(Stored data entries)
------------
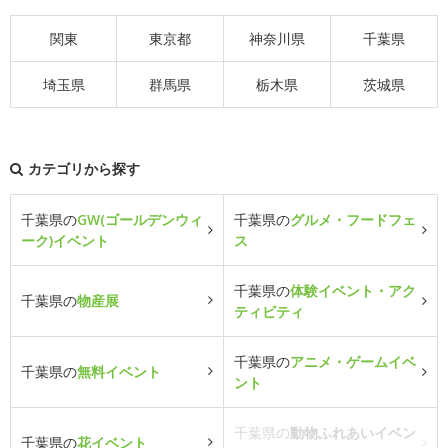
関東
東京都
神奈川県
千葉県
埼玉県
群馬県
栃木県
茨城県
カテゴリから探す
千葉県の
GW(ゴールデンウィ
千葉県の
グルメ・フードフェ
ーク)イベント
ス
千葉県の
体験イベント・アク
千葉県の
物産展
ティビティ
千葉県の
アニメ・ゲームイベ
千葉県の
無料イベント
ント
千葉県の
動物ふれあいイベン
千葉県の
花イベント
------------
### Brief:
Every entry above needs to be duplicated exactly, without its images.

### Result:
関東
東京都
神奈川県
千葉県
埼玉県
群馬県
栃木県
茨城県
カテゴリから探す
千葉県の
GW(ゴールデンウィ
千葉県の
グルメ・フードフェ
ーク)イベント
ス
千葉県の
体験イベント・アク
千葉県の
物産展
ティビティ
千葉県の
アニメ・ゲームイベ
千葉県の
無料イベント
ント
千葉県の
動物ふれあいイベン
千葉県の
花イベント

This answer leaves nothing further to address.